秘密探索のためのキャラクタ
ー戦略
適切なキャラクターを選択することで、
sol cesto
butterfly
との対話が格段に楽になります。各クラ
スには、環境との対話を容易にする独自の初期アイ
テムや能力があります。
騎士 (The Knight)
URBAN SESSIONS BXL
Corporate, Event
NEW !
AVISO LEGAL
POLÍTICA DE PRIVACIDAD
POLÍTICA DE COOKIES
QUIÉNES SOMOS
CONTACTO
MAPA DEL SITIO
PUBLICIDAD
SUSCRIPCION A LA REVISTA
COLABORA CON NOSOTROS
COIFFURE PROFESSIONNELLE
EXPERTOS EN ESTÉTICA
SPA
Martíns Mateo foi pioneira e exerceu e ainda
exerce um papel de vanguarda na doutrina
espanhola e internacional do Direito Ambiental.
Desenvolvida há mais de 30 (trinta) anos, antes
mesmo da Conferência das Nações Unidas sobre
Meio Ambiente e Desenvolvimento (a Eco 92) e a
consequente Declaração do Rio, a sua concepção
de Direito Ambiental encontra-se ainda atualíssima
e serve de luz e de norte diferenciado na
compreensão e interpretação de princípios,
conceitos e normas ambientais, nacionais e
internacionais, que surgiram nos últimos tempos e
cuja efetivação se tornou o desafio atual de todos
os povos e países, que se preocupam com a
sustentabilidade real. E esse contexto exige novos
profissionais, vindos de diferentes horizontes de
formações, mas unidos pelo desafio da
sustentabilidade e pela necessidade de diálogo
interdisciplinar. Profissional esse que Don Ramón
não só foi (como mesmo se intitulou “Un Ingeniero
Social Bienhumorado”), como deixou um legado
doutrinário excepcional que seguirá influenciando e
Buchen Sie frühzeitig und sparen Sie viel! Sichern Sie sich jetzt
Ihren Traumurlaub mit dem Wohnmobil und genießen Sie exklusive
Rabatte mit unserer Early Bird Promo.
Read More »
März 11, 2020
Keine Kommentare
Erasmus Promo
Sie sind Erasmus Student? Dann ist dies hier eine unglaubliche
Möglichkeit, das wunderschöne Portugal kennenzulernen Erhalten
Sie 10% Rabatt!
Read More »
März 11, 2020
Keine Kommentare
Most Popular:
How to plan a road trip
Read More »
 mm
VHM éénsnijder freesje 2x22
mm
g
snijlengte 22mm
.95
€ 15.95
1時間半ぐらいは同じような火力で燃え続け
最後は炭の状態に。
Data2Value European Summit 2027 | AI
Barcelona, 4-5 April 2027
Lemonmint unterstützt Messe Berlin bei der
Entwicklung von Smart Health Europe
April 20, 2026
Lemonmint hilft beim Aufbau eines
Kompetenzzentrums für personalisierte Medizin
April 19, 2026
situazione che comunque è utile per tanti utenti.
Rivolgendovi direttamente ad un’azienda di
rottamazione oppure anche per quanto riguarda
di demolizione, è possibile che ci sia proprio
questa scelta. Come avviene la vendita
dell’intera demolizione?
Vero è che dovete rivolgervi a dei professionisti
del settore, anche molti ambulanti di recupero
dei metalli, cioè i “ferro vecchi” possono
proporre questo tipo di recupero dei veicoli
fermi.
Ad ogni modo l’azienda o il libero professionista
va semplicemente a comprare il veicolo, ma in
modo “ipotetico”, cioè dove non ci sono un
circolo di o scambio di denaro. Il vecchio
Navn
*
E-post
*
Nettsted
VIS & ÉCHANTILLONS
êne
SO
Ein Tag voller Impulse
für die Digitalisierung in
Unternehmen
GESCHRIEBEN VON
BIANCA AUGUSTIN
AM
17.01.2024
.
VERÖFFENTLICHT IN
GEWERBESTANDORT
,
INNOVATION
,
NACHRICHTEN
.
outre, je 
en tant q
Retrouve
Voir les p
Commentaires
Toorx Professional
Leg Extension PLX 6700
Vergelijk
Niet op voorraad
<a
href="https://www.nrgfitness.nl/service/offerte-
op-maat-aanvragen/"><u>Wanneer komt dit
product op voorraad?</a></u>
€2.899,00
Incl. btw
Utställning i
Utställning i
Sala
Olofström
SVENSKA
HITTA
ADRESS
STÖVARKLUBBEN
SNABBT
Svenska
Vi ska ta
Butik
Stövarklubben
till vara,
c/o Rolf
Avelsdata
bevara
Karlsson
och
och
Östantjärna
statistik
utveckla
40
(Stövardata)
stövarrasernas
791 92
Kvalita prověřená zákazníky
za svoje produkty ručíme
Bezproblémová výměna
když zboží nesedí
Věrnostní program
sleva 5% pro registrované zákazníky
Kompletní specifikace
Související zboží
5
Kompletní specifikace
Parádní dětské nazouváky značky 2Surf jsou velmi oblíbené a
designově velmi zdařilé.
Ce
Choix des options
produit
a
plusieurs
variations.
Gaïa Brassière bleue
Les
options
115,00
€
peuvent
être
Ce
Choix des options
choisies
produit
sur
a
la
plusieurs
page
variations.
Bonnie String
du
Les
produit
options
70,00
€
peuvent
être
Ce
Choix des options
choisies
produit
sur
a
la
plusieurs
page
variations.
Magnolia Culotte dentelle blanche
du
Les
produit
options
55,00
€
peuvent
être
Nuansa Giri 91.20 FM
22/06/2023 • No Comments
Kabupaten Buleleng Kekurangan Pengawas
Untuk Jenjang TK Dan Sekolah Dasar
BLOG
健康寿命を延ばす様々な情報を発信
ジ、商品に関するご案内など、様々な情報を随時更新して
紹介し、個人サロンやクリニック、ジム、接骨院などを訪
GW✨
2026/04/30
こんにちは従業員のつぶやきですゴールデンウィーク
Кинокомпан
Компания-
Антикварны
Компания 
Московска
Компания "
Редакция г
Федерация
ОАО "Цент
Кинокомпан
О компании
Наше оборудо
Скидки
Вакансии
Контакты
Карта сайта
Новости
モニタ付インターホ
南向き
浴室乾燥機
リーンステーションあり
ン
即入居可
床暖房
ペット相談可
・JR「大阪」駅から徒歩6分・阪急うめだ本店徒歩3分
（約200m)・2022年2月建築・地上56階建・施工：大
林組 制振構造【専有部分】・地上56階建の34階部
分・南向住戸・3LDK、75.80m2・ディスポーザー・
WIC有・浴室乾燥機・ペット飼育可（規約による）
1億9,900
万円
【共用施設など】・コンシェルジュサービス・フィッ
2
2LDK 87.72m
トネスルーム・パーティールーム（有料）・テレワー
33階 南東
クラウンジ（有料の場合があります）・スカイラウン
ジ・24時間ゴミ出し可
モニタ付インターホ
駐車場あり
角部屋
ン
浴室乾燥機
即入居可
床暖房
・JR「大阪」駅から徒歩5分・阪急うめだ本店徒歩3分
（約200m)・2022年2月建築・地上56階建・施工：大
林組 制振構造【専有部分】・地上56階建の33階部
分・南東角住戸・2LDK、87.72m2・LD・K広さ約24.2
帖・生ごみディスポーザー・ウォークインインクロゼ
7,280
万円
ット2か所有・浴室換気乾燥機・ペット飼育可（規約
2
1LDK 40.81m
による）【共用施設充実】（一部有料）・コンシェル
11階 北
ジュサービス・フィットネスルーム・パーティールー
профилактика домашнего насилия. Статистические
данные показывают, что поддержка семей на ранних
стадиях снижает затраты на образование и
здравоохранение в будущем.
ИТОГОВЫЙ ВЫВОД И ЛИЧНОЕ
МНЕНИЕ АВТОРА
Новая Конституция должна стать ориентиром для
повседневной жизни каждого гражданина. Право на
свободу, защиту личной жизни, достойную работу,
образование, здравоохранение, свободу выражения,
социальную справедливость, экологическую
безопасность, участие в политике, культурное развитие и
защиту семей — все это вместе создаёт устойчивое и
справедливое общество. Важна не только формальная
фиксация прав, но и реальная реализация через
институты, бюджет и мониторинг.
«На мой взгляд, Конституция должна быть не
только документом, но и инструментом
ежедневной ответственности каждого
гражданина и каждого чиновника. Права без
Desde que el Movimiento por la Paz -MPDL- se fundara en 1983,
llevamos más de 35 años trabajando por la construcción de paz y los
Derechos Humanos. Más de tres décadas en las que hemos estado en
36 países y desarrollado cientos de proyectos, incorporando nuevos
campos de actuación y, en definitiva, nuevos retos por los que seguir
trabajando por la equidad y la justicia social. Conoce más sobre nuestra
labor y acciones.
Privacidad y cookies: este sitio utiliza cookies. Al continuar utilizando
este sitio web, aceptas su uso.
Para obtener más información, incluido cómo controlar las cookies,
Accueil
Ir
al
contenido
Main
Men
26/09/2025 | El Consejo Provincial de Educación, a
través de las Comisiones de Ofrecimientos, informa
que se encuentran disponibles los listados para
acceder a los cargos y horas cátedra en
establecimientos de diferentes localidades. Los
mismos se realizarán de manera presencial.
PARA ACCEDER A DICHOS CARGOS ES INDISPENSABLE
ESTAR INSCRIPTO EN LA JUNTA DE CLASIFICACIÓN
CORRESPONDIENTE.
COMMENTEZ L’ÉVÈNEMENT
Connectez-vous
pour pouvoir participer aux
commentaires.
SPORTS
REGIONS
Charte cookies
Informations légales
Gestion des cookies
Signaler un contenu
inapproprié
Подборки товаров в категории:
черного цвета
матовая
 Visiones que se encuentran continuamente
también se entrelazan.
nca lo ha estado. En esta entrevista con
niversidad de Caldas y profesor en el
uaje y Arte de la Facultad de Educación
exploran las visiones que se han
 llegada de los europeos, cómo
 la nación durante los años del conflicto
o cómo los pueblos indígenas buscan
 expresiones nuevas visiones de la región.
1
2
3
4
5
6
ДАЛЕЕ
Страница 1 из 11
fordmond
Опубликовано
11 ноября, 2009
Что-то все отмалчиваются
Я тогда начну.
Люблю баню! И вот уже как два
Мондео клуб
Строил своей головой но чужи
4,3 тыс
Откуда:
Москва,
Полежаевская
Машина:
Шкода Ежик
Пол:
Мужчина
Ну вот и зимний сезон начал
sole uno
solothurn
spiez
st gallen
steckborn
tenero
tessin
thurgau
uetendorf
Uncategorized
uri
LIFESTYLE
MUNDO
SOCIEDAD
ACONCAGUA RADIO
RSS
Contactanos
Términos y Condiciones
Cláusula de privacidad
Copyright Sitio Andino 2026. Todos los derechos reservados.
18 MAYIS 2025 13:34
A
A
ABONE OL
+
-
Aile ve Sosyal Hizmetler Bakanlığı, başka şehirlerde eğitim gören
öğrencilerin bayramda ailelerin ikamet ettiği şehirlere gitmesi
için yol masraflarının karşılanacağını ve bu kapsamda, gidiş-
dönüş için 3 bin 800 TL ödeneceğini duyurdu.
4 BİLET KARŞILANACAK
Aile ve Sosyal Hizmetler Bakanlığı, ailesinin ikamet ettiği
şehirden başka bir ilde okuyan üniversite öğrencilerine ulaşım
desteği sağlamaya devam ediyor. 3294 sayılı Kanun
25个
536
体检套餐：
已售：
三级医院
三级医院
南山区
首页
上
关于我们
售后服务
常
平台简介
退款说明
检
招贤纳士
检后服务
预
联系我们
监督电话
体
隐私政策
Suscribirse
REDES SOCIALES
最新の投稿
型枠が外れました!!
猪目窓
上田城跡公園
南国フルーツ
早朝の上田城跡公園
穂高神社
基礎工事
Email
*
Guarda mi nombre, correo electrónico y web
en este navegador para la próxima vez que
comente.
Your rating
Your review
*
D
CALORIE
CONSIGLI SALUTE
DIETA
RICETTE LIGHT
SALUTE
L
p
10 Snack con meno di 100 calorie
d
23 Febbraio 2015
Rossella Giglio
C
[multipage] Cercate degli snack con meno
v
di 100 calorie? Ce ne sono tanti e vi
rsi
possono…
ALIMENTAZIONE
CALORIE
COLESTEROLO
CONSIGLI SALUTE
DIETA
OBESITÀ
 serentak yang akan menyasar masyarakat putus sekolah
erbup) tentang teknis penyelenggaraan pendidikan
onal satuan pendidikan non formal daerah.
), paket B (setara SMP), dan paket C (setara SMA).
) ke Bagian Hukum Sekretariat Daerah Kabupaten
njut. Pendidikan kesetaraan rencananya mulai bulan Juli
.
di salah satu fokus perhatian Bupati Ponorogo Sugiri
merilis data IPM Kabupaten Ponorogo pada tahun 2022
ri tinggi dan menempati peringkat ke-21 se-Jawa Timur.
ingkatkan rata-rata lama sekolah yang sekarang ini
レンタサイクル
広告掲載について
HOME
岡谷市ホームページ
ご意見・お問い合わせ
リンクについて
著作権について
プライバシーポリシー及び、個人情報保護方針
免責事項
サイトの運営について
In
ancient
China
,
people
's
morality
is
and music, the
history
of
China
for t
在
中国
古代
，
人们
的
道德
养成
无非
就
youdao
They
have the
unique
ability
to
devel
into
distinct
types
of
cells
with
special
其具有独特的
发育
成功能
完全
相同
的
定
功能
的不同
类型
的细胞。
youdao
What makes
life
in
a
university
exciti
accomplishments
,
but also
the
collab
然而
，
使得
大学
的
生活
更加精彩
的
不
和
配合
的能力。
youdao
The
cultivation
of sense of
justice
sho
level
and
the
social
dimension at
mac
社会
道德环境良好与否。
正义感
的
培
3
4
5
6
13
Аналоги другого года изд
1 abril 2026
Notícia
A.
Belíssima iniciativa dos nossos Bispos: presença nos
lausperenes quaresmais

◆ TRY IT ◆
Copy out each line from the preceding entries that mentions the word "países".

◆ EXERCISE OUTPUT ◆
os povos e países, que se preocupam com a
36 países y desarrollado cientos de proyectos, incorporando nuevos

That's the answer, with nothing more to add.